This extensibility should not be confused with the extensibility of the
other standard search trees in terms of the data they can handle. For
example, PostgreSQL supports extensible B-trees
and hash indexes. That means that you can use
PostgreSQL to build a B-tree or hash over any
data type you want. But B-trees only support range predicates
(<, =, >),
and hash indexes only support equality queries.
So if you index, say, an image collection with a
PostgreSQL B-tree, you can only issue queries
such as is imagex equal to imagey
, is imagex less
than imagey
and is imagex greater than imagey
.
Depending on how you define equals
, less than
and greater than
in this context, this could be useful.
However, by using a GiST based index, you could create
ways to ask domain-specific questions, perhaps find all images of
horses
or find all over-exposed images
.
All it takes to get a GiST access method up and running
is to implement several user-defined methods, which define the behavior of
keys in the tree. Of course these methods have to be pretty fancy to
support fancy queries, but for all the standard queries (B-trees,
R-trees, etc.) they're relatively straightforward. In short,
GiST combines extensibility along with generality, code
reuse, and a clean interface.
There are five methods that an index operator class for
GiST must provide, and six that are optional.
Correctness of the index is ensured
by proper implementation of the same, consistent
and union methods, while efficiency (size and speed) of the
index will depend on the penalty and picksplit
methods.
Two optional methods are compress and
decompress, which allow an index to have internal tree data of
a different type than the data it indexes. The leaves are to be of the
indexed data type, while the other tree nodes can be of any C struct (but
you still have to follow PostgreSQL data type rules here,
see about varlena for variable sized data). If the tree's
internal data type exists at the SQL level, the STORAGE option
of the CREATE OPERATOR CLASS command can be used.

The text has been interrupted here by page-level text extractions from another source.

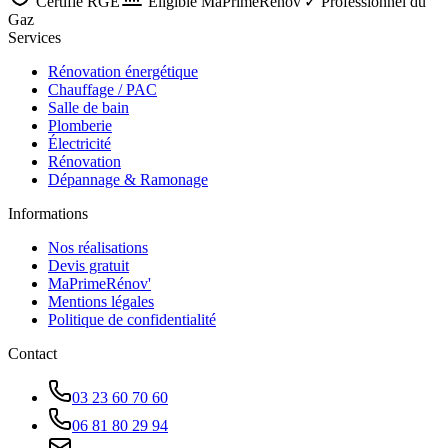
Certifié RGE
Éligible MaPrimeRénov'
✓ Professionnel du
Gaz
Services
Rénovation énergétique
Chauffage / PAC
Salle de bain
Plomberie
Électricité
Rénovation
Dépannage & Ramonage
Informations
Nos réalisations
Devis gratuit
MaPrimeRénov'
Mentions légales
Politique de confidentialité
Contact
03 23 60 70 60
06 81 80 29 94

The optional eighth method is distance, which is needed
if the operator class wishes to support ordered scans (nearest-neighbor
searches). The optional ninth method fetch is needed if the
operator class wishes to support index-only scans, except when the
compress method is omitted. The optional tenth method
options is needed if the operator class has
user-specified parameters.
The optional eleventh method sortsupport is used to
speed up building a GiST index.
consistent
Given an index entry p and a query value q,
this function determines whether the index entry is
consistent
with the query; that is, could the predicate
indexed_column
indexable_operator q
be true for
any row represented by the index entry? For a leaf index entry this is
equivalent to testing the indexable condition, while for an internal
tree node this determines whether it is necessary to scan the subtree
of the index represented by the tree node. When the result is
true, a recheck flag must also be returned.
This indicates whether the predicate is certainly true or only possibly
true. If recheck = false then the index has
tested the predicate condition exactly, whereas if recheck
= true the row is only a candidate match. In that case the
system will automatically evaluate the
indexable_operator against the actual row value to see
if it is really a match. This convention allows
GiST to support both lossless and lossy index
structures.
The SQL declaration of the function must look like this:
CREATE OR REPLACE FUNCTION my_consistent(internal, data_type, smallint, oid, internal)
RETURNS bool
AS 'MODULE_PATHNAME'
LANGUAGE C STRICT;
And the matching code in the C module could then follow this skeleton:
PG_FUNCTION_INFO_V1(my_consistent);
Datum
my_consistent(PG_FUNCTION_ARGS)
{
GISTENTRY *entry = (GISTENTRY *) PG_GETARG_POINTER(0);
data_type *query = PG_GETARG_DATA_TYPE_P(1);
StrategyNumber strategy = (StrategyNumber) PG_GETARG_UINT16(2);
/* Oid subtype = PG_GETARG_OID(3); */
bool *recheck = (bool *) PG_GETARG_POINTER(4);
data_type *key = DatumGetDataType(entry->key);
bool retval;
/*
* determine return value as a function of strategy, key and query.
*
* Use GIST_LEAF(entry) to know where you're called in the index tree,
* which comes handy when supporting the = operator for example (you could
* check for non empty union() in non-leaf nodes and equality in leaf
* nodes).
*/
*recheck = true; /* or false if check is exact */
PG_RETURN_BOOL(retval);
}
Here, key is an element in the index and query
the value being looked up in the index. The StrategyNumber
parameter indicates which operator of your operator class is being
applied — it matches one of the operator numbers in the
CREATE OPERATOR CLASS command.
Depending on which operators you have included in the class, the data
type of query could vary with the operator, since it will
be whatever type is on the right-hand side of the operator, which might
be different from the indexed data type appearing on the left-hand side.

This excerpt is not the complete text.